The government hopes regional recognition of the accord can help stem growing pressure from the United States and Europe on Kabila to stand down.
Even with that vote of confidence, further turmoil would damage Kabila’s image as a guarantor of stability, one diplomat said. The United Nations fears large-scale violence could become “all but inevitable”.
With direct Rwandan or Ugandan intervention in Congo now considered unlikely, Angola’s main fear is an influx of refugees across its 2,600 km border if the political situation gets out of hand.
“I don’t think they will want to see one person stay on if that leads to instability,” the diplomat said of Angola.
Millions died in the 1998-2003 war that sucked in more than a half-dozen armies, including Zimbabwe and Namibia, which backed Laurent Kabila and then Joseph after his father’s murder in 2001.
Since then, a series of foreign-backed insurrections has caused havoc in the east without threatening Kabila’s overall authority.
Kikaya said Kinshasa was not worried about weakening support from its allies but recent visits to Rwanda, Uganda and Tanzania suggest Kabila is working hard to shore up regional support.
“He still sees regional alliances as essential in his strategy to extend his time in office – but also possibly to secure personal guarantees in case he is forced out of power,” said Vincent Rouget, Congo analyst at Control Risks.

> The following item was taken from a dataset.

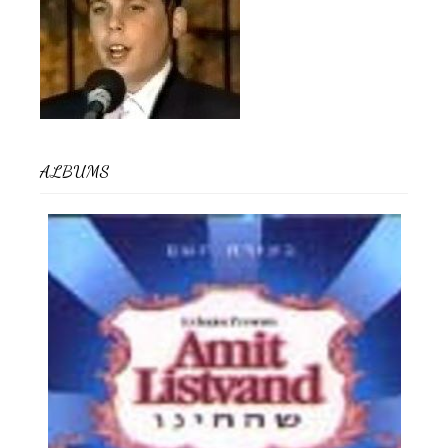
ALBUMS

Economic factors could also complicate Kabila’s strategy. Relations between Congo and Angola have soured since 2013 due to a dispute over access to offshore oil concessions.
Likewise, South Africa could conclude that Kabila is no longer the best bet to protect its substantial economic interests in Congo.
Congo agreed in 2013 to sell more than half the power from its future 4,800 megawatt Inga 3 hydro-electric dam to South Africa but development has been sluggish and Congo is now almost certain to miss a 2020 deadline to begin providing electricity.
NOT ABOUT DEMOCRACY
The United States has already imposed targeted sanctions against members of Kabila’s inner circle for allegedly violating human rights and blocking elections and the European Union is threatening to follow suit.
Such moves are unlikely to find support among Kabila’s neighbours, especially Rwanda and Congo Republic, whose leaders recently pushed through changes to their constitutions to let them stand for third terms.
Instead, realpolitik and the desire for stability are almost certain to trump any idealism about democracy.
“African states don’t want to set precedents about interference in domestic affairs,” said Stephanie Wolters, an analyst at the Institute of Strategic Studies in Pretoria.
But the support of regional leaders will not be guaranteed forever and if he has any designs on staying around beyond April 2018, Kabila will need to find a much firmer legal basis for his position, the diplomat said.
“They found a legal way to stay on,” the diplomat said. “Kabila hasn’t.”